In ruby, I'm trying to make a simple financial script to return a group of numbers [i] that represents the amount [n] inputed by the user.
My array holds "pieces" of an payment: [5.0, 1.5, 0.5, 2, 1] into installments of the total amount.
Example: In a
arr = [5.0, 1.5, 0.5, 2, 1]the total amount is equal to10.0.
If the user inputs 4.5, the method should return [i] as [1.5, 2, 1].
Anyone could help me building the [i] method?
If you're using Ruby 2.4 or higher, you can just do arr.sum, to find the sum of an array containing only numbers.
As @pjs said, your question looks quite ambigious.
If you want to get a sum of array just use: array.reduce(0.0, &:+) or even array.sum.
If you want to get an array that will sum into given N then you didnt give us sufficient details. What are limits? Can't you just do something like 4.5 -> [1, 1, 1, 1, 0.5] ?

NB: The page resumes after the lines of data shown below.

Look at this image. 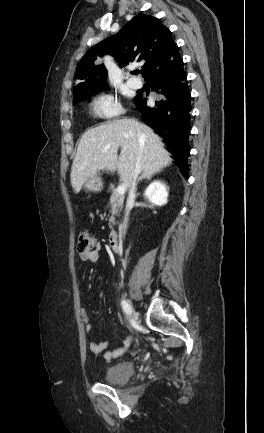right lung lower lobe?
Wrapping results in <instances>:
<instances>
[{"instance_id":"obj_1","label":"right lung lower lobe","mask_w":264,"mask_h":433,"mask_svg":"<svg viewBox=\"0 0 264 433\" xmlns=\"http://www.w3.org/2000/svg\"><path fill=\"white\" fill-rule=\"evenodd\" d=\"M144 78L157 96L154 105L149 106L147 99L138 94L134 98L137 109L143 121L162 136L181 173L188 179L191 95L180 55L148 72Z\"/></svg>"}]
</instances>
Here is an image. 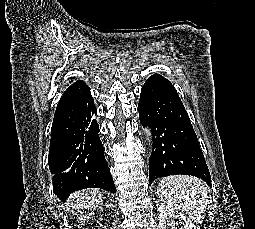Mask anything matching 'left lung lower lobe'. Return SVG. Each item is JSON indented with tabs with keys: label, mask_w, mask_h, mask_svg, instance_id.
I'll use <instances>...</instances> for the list:
<instances>
[{
	"label": "left lung lower lobe",
	"mask_w": 255,
	"mask_h": 229,
	"mask_svg": "<svg viewBox=\"0 0 255 229\" xmlns=\"http://www.w3.org/2000/svg\"><path fill=\"white\" fill-rule=\"evenodd\" d=\"M139 119L149 126L153 152L149 158L150 184L176 174L196 176L211 186V176L185 107L171 82L159 74L141 89Z\"/></svg>",
	"instance_id": "1"
}]
</instances>
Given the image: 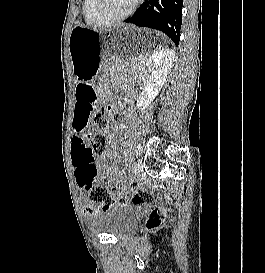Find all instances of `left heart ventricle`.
<instances>
[{"mask_svg": "<svg viewBox=\"0 0 265 273\" xmlns=\"http://www.w3.org/2000/svg\"><path fill=\"white\" fill-rule=\"evenodd\" d=\"M135 0H106L105 8L109 14L118 15L131 8Z\"/></svg>", "mask_w": 265, "mask_h": 273, "instance_id": "obj_1", "label": "left heart ventricle"}]
</instances>
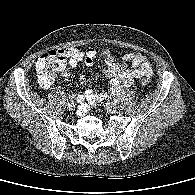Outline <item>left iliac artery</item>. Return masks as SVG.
<instances>
[{"label": "left iliac artery", "mask_w": 195, "mask_h": 195, "mask_svg": "<svg viewBox=\"0 0 195 195\" xmlns=\"http://www.w3.org/2000/svg\"><path fill=\"white\" fill-rule=\"evenodd\" d=\"M113 102H114V103H118L119 101H118V99L115 98V99L113 100Z\"/></svg>", "instance_id": "obj_1"}]
</instances>
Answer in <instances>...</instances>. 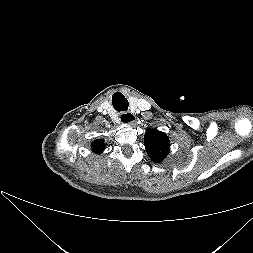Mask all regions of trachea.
<instances>
[{"instance_id":"trachea-1","label":"trachea","mask_w":253,"mask_h":253,"mask_svg":"<svg viewBox=\"0 0 253 253\" xmlns=\"http://www.w3.org/2000/svg\"><path fill=\"white\" fill-rule=\"evenodd\" d=\"M114 108L120 112L128 109V101L124 97L119 100H113Z\"/></svg>"}]
</instances>
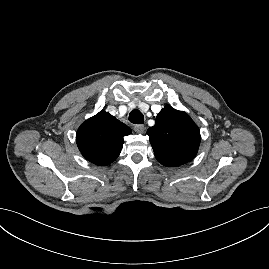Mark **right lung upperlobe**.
<instances>
[{"instance_id": "cb5924a9", "label": "right lung upper lobe", "mask_w": 269, "mask_h": 269, "mask_svg": "<svg viewBox=\"0 0 269 269\" xmlns=\"http://www.w3.org/2000/svg\"><path fill=\"white\" fill-rule=\"evenodd\" d=\"M131 133L128 126L102 110L79 127L76 142L86 160L105 166L118 157L124 136Z\"/></svg>"}]
</instances>
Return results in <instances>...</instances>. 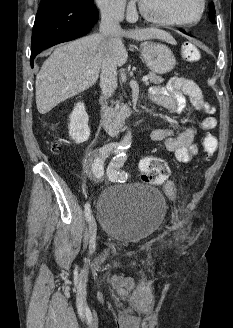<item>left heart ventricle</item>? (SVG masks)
Instances as JSON below:
<instances>
[{
    "label": "left heart ventricle",
    "instance_id": "b2bd125f",
    "mask_svg": "<svg viewBox=\"0 0 233 328\" xmlns=\"http://www.w3.org/2000/svg\"><path fill=\"white\" fill-rule=\"evenodd\" d=\"M141 3L152 15L177 21L194 20L200 10L199 0H141Z\"/></svg>",
    "mask_w": 233,
    "mask_h": 328
}]
</instances>
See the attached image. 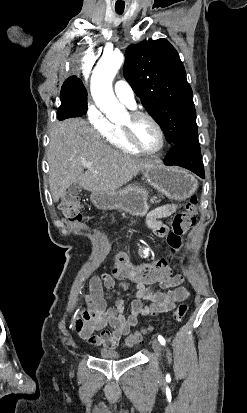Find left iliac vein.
Here are the masks:
<instances>
[{
  "label": "left iliac vein",
  "mask_w": 247,
  "mask_h": 413,
  "mask_svg": "<svg viewBox=\"0 0 247 413\" xmlns=\"http://www.w3.org/2000/svg\"><path fill=\"white\" fill-rule=\"evenodd\" d=\"M151 345H152V349L153 351L159 355L161 353V345L160 342L156 339H152L151 340Z\"/></svg>",
  "instance_id": "4c4485c4"
}]
</instances>
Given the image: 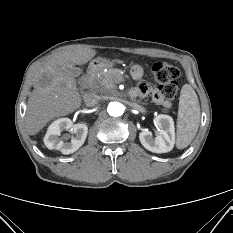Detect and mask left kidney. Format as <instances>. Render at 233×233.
I'll use <instances>...</instances> for the list:
<instances>
[{"instance_id":"left-kidney-1","label":"left kidney","mask_w":233,"mask_h":233,"mask_svg":"<svg viewBox=\"0 0 233 233\" xmlns=\"http://www.w3.org/2000/svg\"><path fill=\"white\" fill-rule=\"evenodd\" d=\"M155 125L158 127L156 137L144 129L139 134V140L144 148L154 153H167L173 149L175 143V127L172 117L160 114L155 117Z\"/></svg>"}]
</instances>
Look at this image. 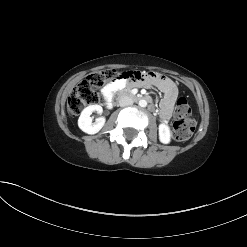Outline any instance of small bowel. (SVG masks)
Masks as SVG:
<instances>
[{"instance_id":"c3829d8e","label":"small bowel","mask_w":247,"mask_h":247,"mask_svg":"<svg viewBox=\"0 0 247 247\" xmlns=\"http://www.w3.org/2000/svg\"><path fill=\"white\" fill-rule=\"evenodd\" d=\"M124 76L125 78H119L104 87L103 96L108 107H111L114 94L120 89H123L127 84L133 85L145 81L148 84L157 86L164 94L160 104L161 120L167 122L171 118L173 107L178 96V89L169 78L158 75L153 71L135 72L132 68L127 69Z\"/></svg>"}]
</instances>
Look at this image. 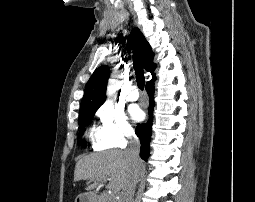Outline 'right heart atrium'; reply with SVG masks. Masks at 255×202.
<instances>
[{"mask_svg":"<svg viewBox=\"0 0 255 202\" xmlns=\"http://www.w3.org/2000/svg\"><path fill=\"white\" fill-rule=\"evenodd\" d=\"M97 116L101 124L98 147H122L134 136V128L124 112L112 104L105 103L100 106Z\"/></svg>","mask_w":255,"mask_h":202,"instance_id":"right-heart-atrium-1","label":"right heart atrium"}]
</instances>
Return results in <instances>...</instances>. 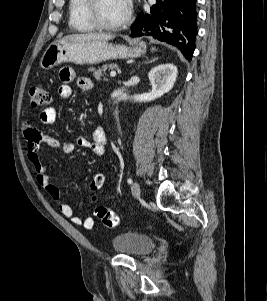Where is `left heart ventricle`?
I'll list each match as a JSON object with an SVG mask.
<instances>
[{
  "mask_svg": "<svg viewBox=\"0 0 267 301\" xmlns=\"http://www.w3.org/2000/svg\"><path fill=\"white\" fill-rule=\"evenodd\" d=\"M126 0H100L98 13L107 24H115L126 14Z\"/></svg>",
  "mask_w": 267,
  "mask_h": 301,
  "instance_id": "left-heart-ventricle-1",
  "label": "left heart ventricle"
}]
</instances>
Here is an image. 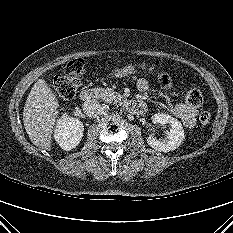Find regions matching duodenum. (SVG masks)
Masks as SVG:
<instances>
[{"instance_id":"410a0bca","label":"duodenum","mask_w":233,"mask_h":233,"mask_svg":"<svg viewBox=\"0 0 233 233\" xmlns=\"http://www.w3.org/2000/svg\"><path fill=\"white\" fill-rule=\"evenodd\" d=\"M95 97L96 93L92 89L86 88L80 92V98L82 101L91 102L95 99ZM122 104L125 109L134 114H139L144 110L143 104L133 100H125Z\"/></svg>"}]
</instances>
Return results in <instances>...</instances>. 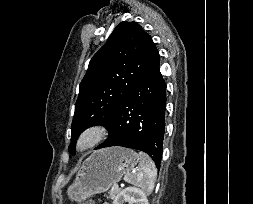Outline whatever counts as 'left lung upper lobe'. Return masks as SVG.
I'll return each instance as SVG.
<instances>
[{
	"instance_id": "5c2ea615",
	"label": "left lung upper lobe",
	"mask_w": 253,
	"mask_h": 204,
	"mask_svg": "<svg viewBox=\"0 0 253 204\" xmlns=\"http://www.w3.org/2000/svg\"><path fill=\"white\" fill-rule=\"evenodd\" d=\"M156 46L136 22L123 21L92 57L80 83L71 125L69 152L82 131L94 125L107 127L121 104L145 72Z\"/></svg>"
}]
</instances>
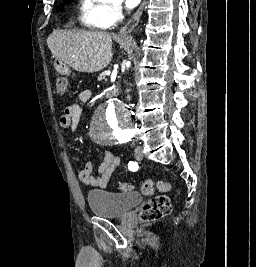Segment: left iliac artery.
<instances>
[{
    "mask_svg": "<svg viewBox=\"0 0 256 267\" xmlns=\"http://www.w3.org/2000/svg\"><path fill=\"white\" fill-rule=\"evenodd\" d=\"M128 168L131 171L137 170L138 169V163L137 162L130 161L128 163Z\"/></svg>",
    "mask_w": 256,
    "mask_h": 267,
    "instance_id": "left-iliac-artery-1",
    "label": "left iliac artery"
}]
</instances>
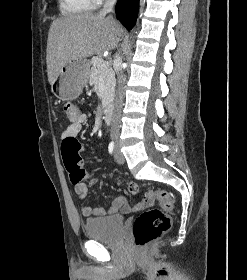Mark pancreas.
I'll list each match as a JSON object with an SVG mask.
<instances>
[{
    "label": "pancreas",
    "mask_w": 247,
    "mask_h": 280,
    "mask_svg": "<svg viewBox=\"0 0 247 280\" xmlns=\"http://www.w3.org/2000/svg\"><path fill=\"white\" fill-rule=\"evenodd\" d=\"M102 63H104L102 57H93L91 59L90 84L96 85L98 79H102L104 87L102 94V106L105 107L112 97L115 85V78L114 72L110 66L106 69H101Z\"/></svg>",
    "instance_id": "pancreas-1"
}]
</instances>
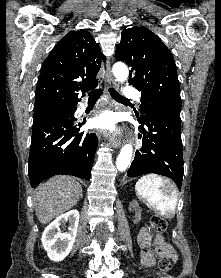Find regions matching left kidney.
Returning a JSON list of instances; mask_svg holds the SVG:
<instances>
[{
  "label": "left kidney",
  "mask_w": 221,
  "mask_h": 278,
  "mask_svg": "<svg viewBox=\"0 0 221 278\" xmlns=\"http://www.w3.org/2000/svg\"><path fill=\"white\" fill-rule=\"evenodd\" d=\"M130 207L135 209V211H136V218H137V221H139L140 218H141V209L139 207V204L136 201H132L130 203Z\"/></svg>",
  "instance_id": "left-kidney-1"
}]
</instances>
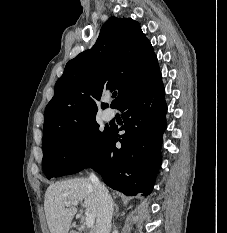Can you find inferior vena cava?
Wrapping results in <instances>:
<instances>
[{
	"label": "inferior vena cava",
	"mask_w": 227,
	"mask_h": 233,
	"mask_svg": "<svg viewBox=\"0 0 227 233\" xmlns=\"http://www.w3.org/2000/svg\"><path fill=\"white\" fill-rule=\"evenodd\" d=\"M90 180L94 186L98 199V215L95 233H110L113 214V201L107 188L101 184L94 173L90 174Z\"/></svg>",
	"instance_id": "602c4592"
}]
</instances>
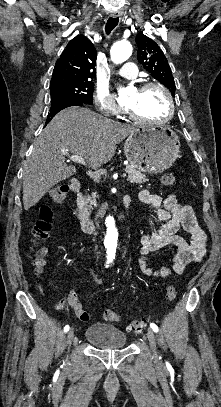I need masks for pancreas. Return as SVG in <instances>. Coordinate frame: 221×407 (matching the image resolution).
<instances>
[{
	"instance_id": "1",
	"label": "pancreas",
	"mask_w": 221,
	"mask_h": 407,
	"mask_svg": "<svg viewBox=\"0 0 221 407\" xmlns=\"http://www.w3.org/2000/svg\"><path fill=\"white\" fill-rule=\"evenodd\" d=\"M125 172L128 174L127 180L130 181L131 183H142L148 181L146 178L145 174H142L140 171H138L136 168H134L131 165H127L125 168ZM96 192L92 194V197L87 196L86 197V202L89 204L86 206V210L91 211L93 207L97 206L96 203Z\"/></svg>"
}]
</instances>
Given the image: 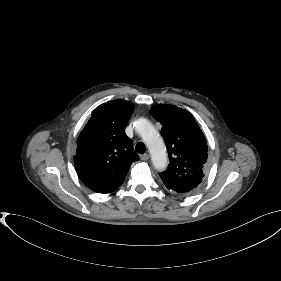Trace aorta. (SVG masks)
Segmentation results:
<instances>
[{
	"label": "aorta",
	"instance_id": "762f6f07",
	"mask_svg": "<svg viewBox=\"0 0 281 281\" xmlns=\"http://www.w3.org/2000/svg\"><path fill=\"white\" fill-rule=\"evenodd\" d=\"M135 128L149 148L154 167L157 170H164L167 166V151L158 131L144 118L135 122Z\"/></svg>",
	"mask_w": 281,
	"mask_h": 281
}]
</instances>
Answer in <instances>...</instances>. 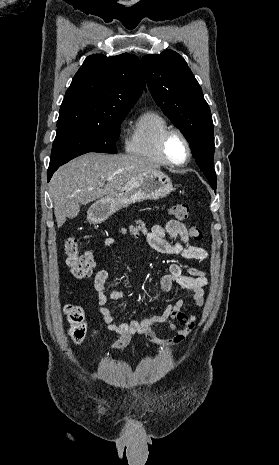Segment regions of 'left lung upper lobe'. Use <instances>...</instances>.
<instances>
[{
    "label": "left lung upper lobe",
    "instance_id": "5c2ea615",
    "mask_svg": "<svg viewBox=\"0 0 279 465\" xmlns=\"http://www.w3.org/2000/svg\"><path fill=\"white\" fill-rule=\"evenodd\" d=\"M142 63L154 100L181 130L197 164L216 189L213 122L200 85L184 58L175 51L146 55Z\"/></svg>",
    "mask_w": 279,
    "mask_h": 465
}]
</instances>
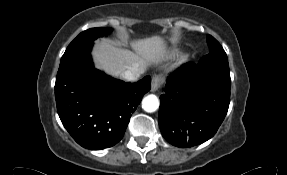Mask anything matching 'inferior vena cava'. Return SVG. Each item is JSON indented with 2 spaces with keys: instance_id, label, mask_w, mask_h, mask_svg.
<instances>
[{
  "instance_id": "inferior-vena-cava-1",
  "label": "inferior vena cava",
  "mask_w": 287,
  "mask_h": 175,
  "mask_svg": "<svg viewBox=\"0 0 287 175\" xmlns=\"http://www.w3.org/2000/svg\"><path fill=\"white\" fill-rule=\"evenodd\" d=\"M142 73L143 71L140 68L129 69L121 73L120 78L125 81L134 82L138 80V78L140 77Z\"/></svg>"
}]
</instances>
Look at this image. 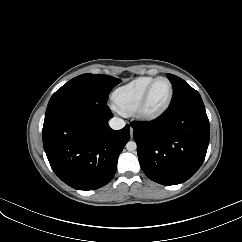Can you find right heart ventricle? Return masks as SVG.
Instances as JSON below:
<instances>
[{"instance_id":"1","label":"right heart ventricle","mask_w":242,"mask_h":242,"mask_svg":"<svg viewBox=\"0 0 242 242\" xmlns=\"http://www.w3.org/2000/svg\"><path fill=\"white\" fill-rule=\"evenodd\" d=\"M153 79L139 77L117 88L113 100L118 110L124 114L132 113Z\"/></svg>"}]
</instances>
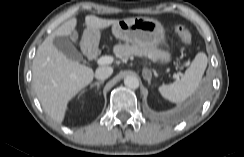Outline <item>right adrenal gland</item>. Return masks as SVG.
Masks as SVG:
<instances>
[{
	"mask_svg": "<svg viewBox=\"0 0 244 157\" xmlns=\"http://www.w3.org/2000/svg\"><path fill=\"white\" fill-rule=\"evenodd\" d=\"M103 83H104V81H97V82L91 84L90 89L93 88L94 86H97V90H99L100 85Z\"/></svg>",
	"mask_w": 244,
	"mask_h": 157,
	"instance_id": "2a0ac1e0",
	"label": "right adrenal gland"
}]
</instances>
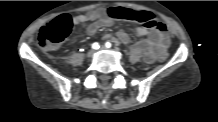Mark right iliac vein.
Returning <instances> with one entry per match:
<instances>
[{
	"mask_svg": "<svg viewBox=\"0 0 218 122\" xmlns=\"http://www.w3.org/2000/svg\"><path fill=\"white\" fill-rule=\"evenodd\" d=\"M93 54H94V51H93V50H90V51L87 53V58H88V59H91L92 56H93Z\"/></svg>",
	"mask_w": 218,
	"mask_h": 122,
	"instance_id": "obj_1",
	"label": "right iliac vein"
}]
</instances>
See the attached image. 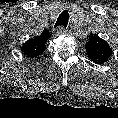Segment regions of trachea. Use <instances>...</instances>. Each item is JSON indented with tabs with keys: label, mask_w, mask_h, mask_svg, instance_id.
Listing matches in <instances>:
<instances>
[{
	"label": "trachea",
	"mask_w": 118,
	"mask_h": 118,
	"mask_svg": "<svg viewBox=\"0 0 118 118\" xmlns=\"http://www.w3.org/2000/svg\"><path fill=\"white\" fill-rule=\"evenodd\" d=\"M68 20H69V13L67 10H64L57 18V21H56L54 27L55 28L56 27H63L65 29L67 27Z\"/></svg>",
	"instance_id": "trachea-1"
}]
</instances>
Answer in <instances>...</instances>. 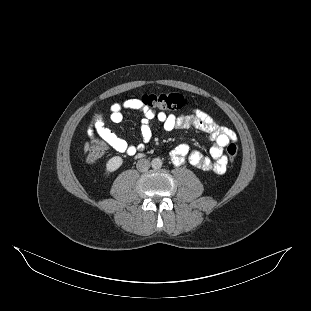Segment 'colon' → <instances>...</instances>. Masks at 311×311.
I'll list each match as a JSON object with an SVG mask.
<instances>
[{"label": "colon", "mask_w": 311, "mask_h": 311, "mask_svg": "<svg viewBox=\"0 0 311 311\" xmlns=\"http://www.w3.org/2000/svg\"><path fill=\"white\" fill-rule=\"evenodd\" d=\"M150 108L158 109L160 111H178L187 105V99L178 93H160L144 95L141 99ZM105 153V146L102 143L93 145L86 155L88 163L97 162ZM238 153V148L235 143H230L227 147V155L231 162H233Z\"/></svg>", "instance_id": "5ec220e1"}]
</instances>
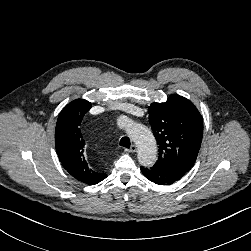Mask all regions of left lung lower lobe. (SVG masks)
<instances>
[{
	"instance_id": "obj_1",
	"label": "left lung lower lobe",
	"mask_w": 251,
	"mask_h": 251,
	"mask_svg": "<svg viewBox=\"0 0 251 251\" xmlns=\"http://www.w3.org/2000/svg\"><path fill=\"white\" fill-rule=\"evenodd\" d=\"M141 171L150 181L160 185L172 184L184 176L182 172L158 166H153L151 168L141 167Z\"/></svg>"
}]
</instances>
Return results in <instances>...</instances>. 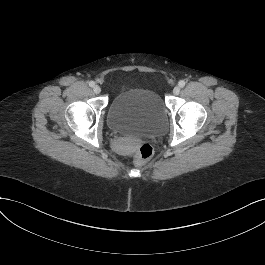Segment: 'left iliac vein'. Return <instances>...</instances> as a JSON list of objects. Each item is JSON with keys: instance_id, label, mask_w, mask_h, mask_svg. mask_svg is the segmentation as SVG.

Author gave us a details. We have the array [5.0, 1.5, 0.5, 2, 1] and by given number N we should find a sum consisted of numbers from this array that equals N. Basically it is like vending machine change problem (what coins should it give to customer).
You can google it just like that "vending machine change algorithm". For example: Java Algorithm to solve vendor machine 'change giving' problem
Here's my simple dynamic programming solution:
ALLOWED_NUMBERS = [5.0, 1.5, 0.5, 2, 1].sort.freeze
def into_sum_of_allowed_numbers(n)
return [] if n == 0
@cache ||= {}
return @cache[n] if @cache[n]
ALLOWED_NUMBERS.reverse_each do |x|
next if n - x < 0
lesser_sum = into_sum_of_allowed_numbers(n - x)
next unless lesser_sum
@cache[n] = lesser_sum + [x]
return @cache[n]
end
nil
end
into_sum_of_allowed_numbers(4.5) # ==> [0.5, 2, 2]
Basically, the idea is simple. With allowed numbers a, b, c sum for number n is [*sum_for(n - a), a] or [*sum_for(n - c), c] or [*sum_for(n - c), c].
You can do this without @cache though it will be much slower.
I guess there're better solutions but recursive one looks most simple to me.